NATO IN IRAN
Majid Bita
Canicola, 360 pagine, 25.00 euro
Come nasce questo libro?
Sentivo la necessità di raccontare almeno un po’ la realtà iraniana che nel nuovo mondo in cui mi ero trasferito non veniva raccontata; e quando veniva raccontata nessuno aveva voglia di ascoltarla. Io vengo da un paese pieno di conflitti e praticamente distrutto nello sguardo di chi dell’Iran conosce solo quel che viene rappresentato dal regime; oppure ciò che viene diffuso dalla propaganda occidentale, americana soprattutto. In mezzo a tanti conflitti, interni ed esterni, c’è un popolo con tutta la sua storia che merita di essere raccontato. Volevo soprattutto raccontare la storia della mia generazione, di bambini nati negli anni Ottanta, dopo una rivoluzione oggi considerata “catastrofica”, e quelli nati nel corso di una guerra lunga e rovinosa, proprio come la rivoluzione del 1979.
Ho cominciato a scrivere questo fumetto con l’idea di pubblicarlo, ma ero più che indeciso.
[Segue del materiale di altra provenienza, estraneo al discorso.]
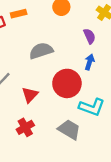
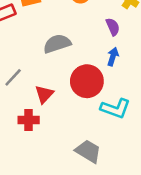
red cross: (25, 127) -> (29, 120), moved, turned 30
gray trapezoid: (69, 130) -> (88, 151), moved

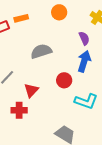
blue arrow: (113, 57) -> (84, 61), size x1.5
red circle: (87, 81) -> (64, 80), size x0.6

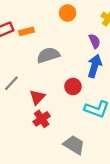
orange rectangle: (21, 18) -> (27, 31), moved
red cross: (19, 110) -> (42, 119), moved, turned -35

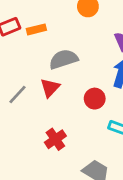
red triangle: (37, 97) -> (50, 88), moved

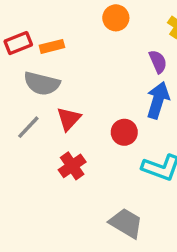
gray semicircle: (64, 59) -> (42, 83), moved, turned -148
red cross: (55, 139) -> (72, 166), moved

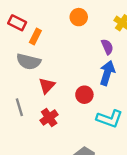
red rectangle: (18, 43) -> (17, 23), moved, turned 48
orange rectangle: (52, 46) -> (35, 37), turned -49
gray line: (28, 127) -> (19, 107), moved, turned -60

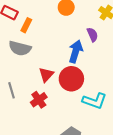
blue arrow: (107, 73) -> (76, 51), moved
red triangle: (47, 86) -> (46, 75), moved
red circle: (84, 95) -> (71, 79), size x1.5

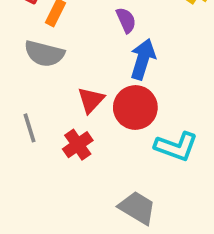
purple semicircle: (92, 35) -> (126, 20), moved

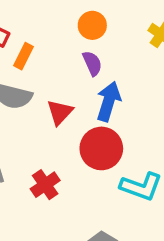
red triangle: (91, 100) -> (60, 112), moved

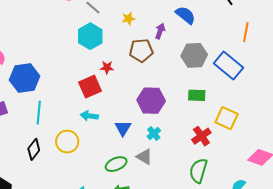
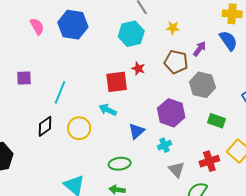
gray hexagon: (194, 55) -> (202, 85), moved
blue hexagon: (25, 78) -> (73, 25), moved
gray triangle: (144, 157) -> (176, 170), moved

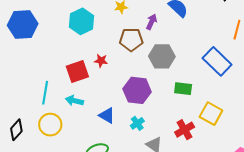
red star: (138, 68) -> (101, 61), moved
cyan line: (60, 92) -> (45, 93), moved
blue triangle: (136, 131) -> (107, 115), turned -36

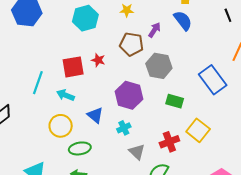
yellow circle: (50, 125) -> (61, 126), moved

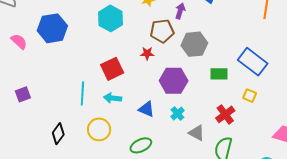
red star: (98, 60) -> (147, 53), moved
blue rectangle: (213, 80) -> (253, 62), moved
yellow circle: (61, 126) -> (99, 129), moved
yellow square: (198, 130) -> (250, 96), size x0.6

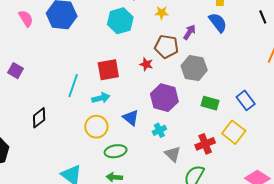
blue rectangle: (253, 62) -> (246, 100), size x0.7
purple square: (23, 94) -> (16, 71), turned 35
yellow square: (250, 96) -> (234, 132), size x1.6
cyan arrow: (112, 98) -> (101, 98), turned 144
yellow circle: (99, 129) -> (96, 127), moved

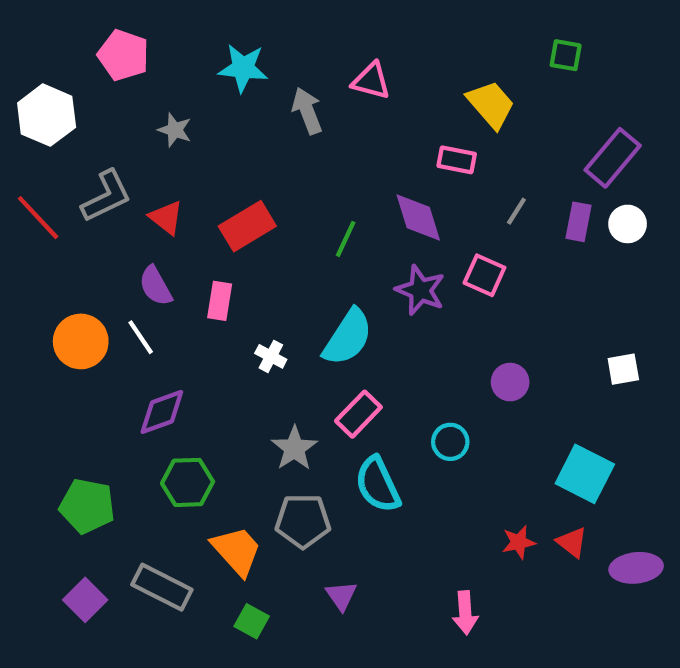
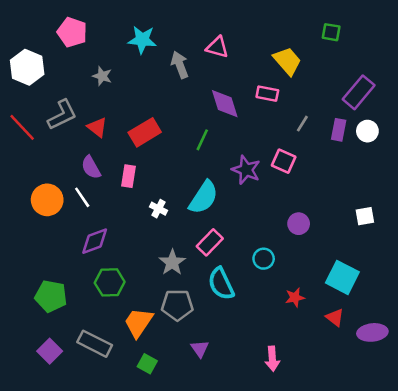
purple diamond: (418, 218) -> (225, 104), moved
red star: (519, 542) -> (295, 297), moved
orange trapezoid: (237, 551) -> (138, 322), turned -104

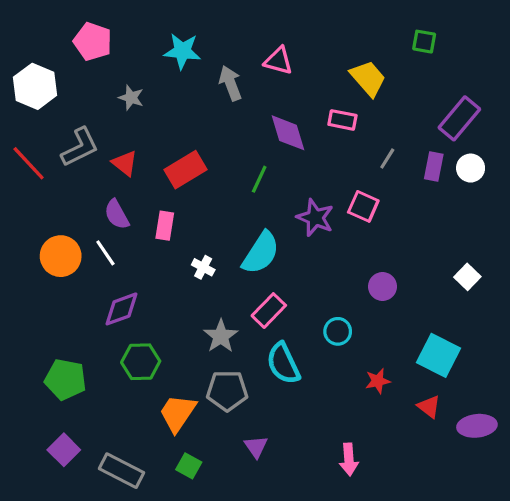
white square: (365, 216) -> (467, 277), turned -36
gray rectangle: (95, 344) -> (121, 471), moved

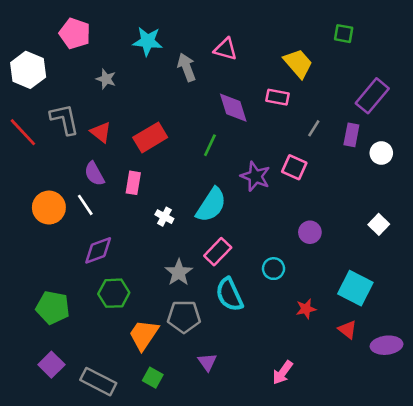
gray L-shape: (80, 147) -> (64, 119), turned -76
white circle: (471, 168) -> (381, 153), moved
pink arrow: (349, 459) -> (283, 372), turned 40

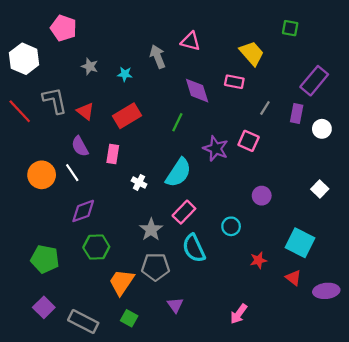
cyan star: (148, 41) -> (125, 74), moved, size x0.6

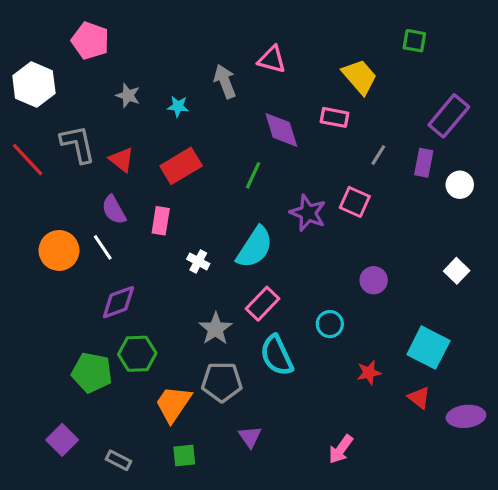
green pentagon: (45, 259) -> (92, 373), moved
green square: (129, 318) -> (184, 456), turned -35
gray rectangle: (83, 322) -> (118, 460), size x0.6

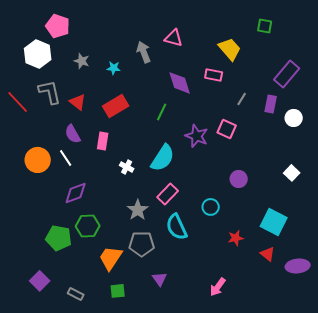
white hexagon: (34, 85) -> (38, 54), moved

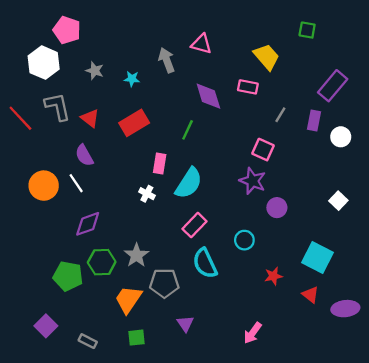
purple star: (197, 136) -> (253, 181), moved
pink rectangle: (103, 141) -> (160, 163), moved
gray star: (138, 210) -> (136, 255), moved

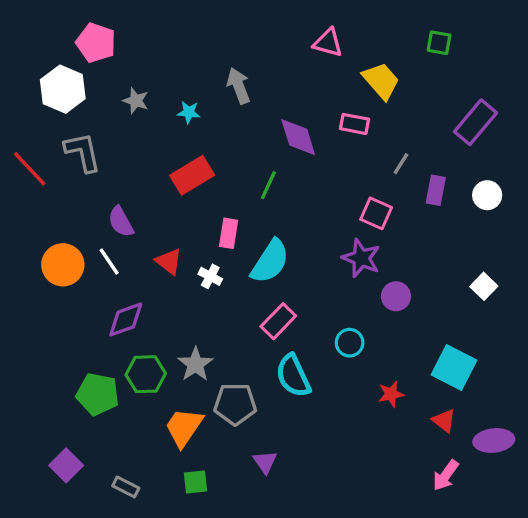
pink triangle: (201, 44) -> (328, 43), moved
red triangle: (90, 118) -> (169, 261), moved
purple rectangle: (314, 121) -> (436, 190), moved
pink arrow: (253, 333) -> (446, 475), moved

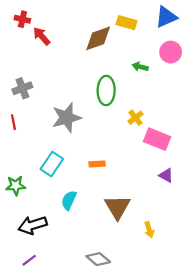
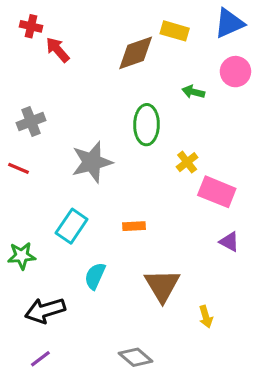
red line: (13, 122) -> (19, 168), turned -56

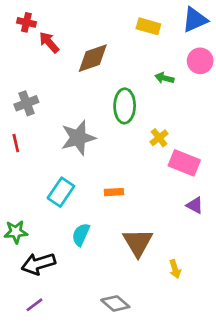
brown diamond: (136, 53) -> (93, 58), moved
red line: (19, 168) -> (16, 143), turned 54
green star: (22, 256) -> (16, 232), moved

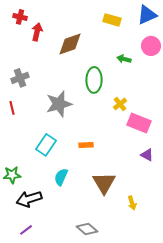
red arrow: (49, 42) -> (37, 32), turned 54

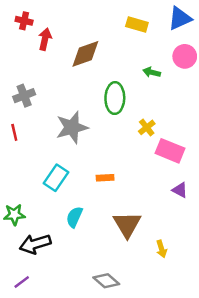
purple line: (26, 230) -> (22, 282), moved

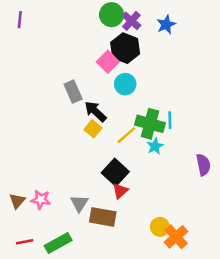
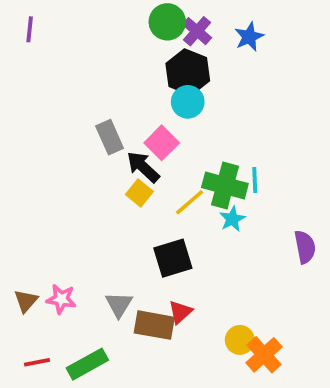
pink square: (108, 62) -> (162, 143), moved
cyan circle: (125, 84) -> (188, 102), moved
black square: (115, 172) -> (173, 258), turned 30
red triangle: (120, 191) -> (180, 312), moved

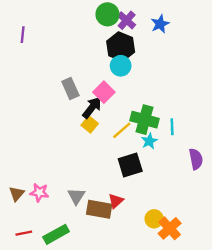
purple line: (30, 29) -> (23, 35), moved
black arrow: (143, 167) -> (92, 108), turned 85
cyan line: (255, 180) -> (172, 127), moved
black square: (173, 258) -> (130, 165), moved

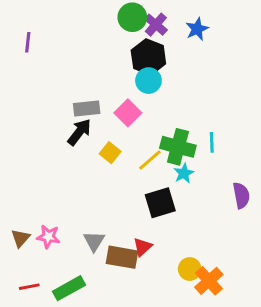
gray rectangle: (70, 88) -> (87, 109), turned -72
black arrow: (92, 108) -> (79, 132), moved
cyan line: (172, 127) -> (212, 142), moved

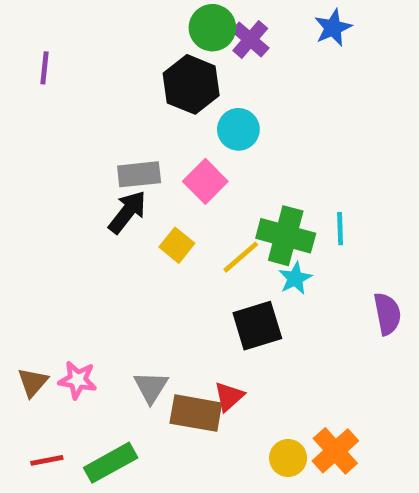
blue star: (197, 29) -> (333, 28), moved
black hexagon: (148, 57) -> (191, 84), moved
yellow circle: (190, 269) -> (288, 458), moved

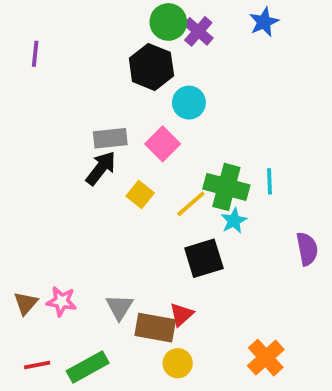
yellow circle: (288, 458) -> (178, 363), moved

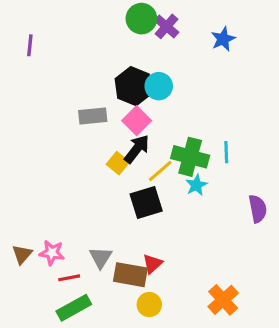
blue star: (264, 22) -> (223, 39), moved
black hexagon: (151, 67) -> (134, 86), moved
black arrow: (101, 168) -> (137, 149), moved
black square: (204, 258) -> (146, 202), moved
red line: (37, 365) -> (69, 278), moved

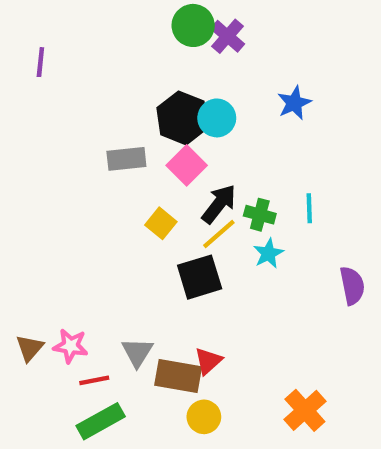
blue star: (223, 39) -> (294, 103), moved
black arrow: (137, 149) -> (219, 204), moved
green cross: (190, 157) -> (260, 215), size x0.6

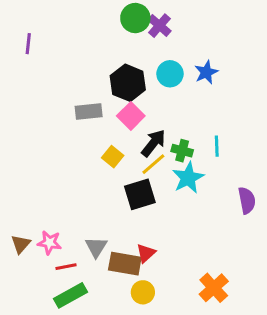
cyan circle: (217, 118) -> (170, 74), moved
cyan star: (268, 253) -> (188, 178), size x1.5

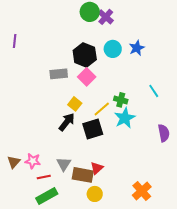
purple line: (28, 44) -> (15, 41), moved
black arrow: (153, 143) -> (67, 122), moved
cyan line: (217, 146) -> (154, 91), moved, turned -32

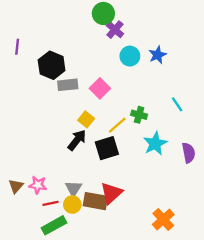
purple cross: (106, 17) -> (115, 30), moved
black hexagon: (85, 55) -> (52, 65), moved
cyan star: (125, 118) -> (155, 144), moved
red triangle: (97, 168) -> (111, 193), size x1.5
yellow circle: (95, 194) -> (72, 205), moved

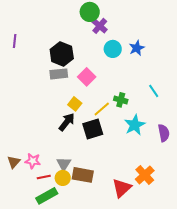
black hexagon: (52, 65) -> (62, 54), moved
red triangle: (111, 193) -> (122, 188), moved
orange cross: (163, 220) -> (145, 175), moved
Mi sono presentato in Accademia di Belle Arti a Bologna, all’esame di ammissione del corso di fumetto, dicendo “sono qua per scrivere il mio libro”. Ma ero ben lontano dal mondo del fumetto. Ciò che mi motivava era una necessità personale, intima. Volevo documentare i miei più ambigui ricordi dell’infanzia. Con quel senso di nostalgia, quel sentimento che ogni giorno, vivendo lontano dal mio paese, cresceva in me sempre di più. Oggi, dopo nove anni in Italia, non mi mancano tanto i luoghi iraniani, ma le persone con cui ho vissuto e sono cresciuto. Volevo raccontare questi individui, in un modo non stereotipato e non contagiato dalla politica.
Tu disegni e dipingi ma Nato in Iran è il tuo primo fumetto. Il fumetto non è sempre un passaggio naturale per un disegnatore. Richiede una metodologia e un’organizzazione diversa dello spazio e del tempo. Come è stata questa esperienza per te?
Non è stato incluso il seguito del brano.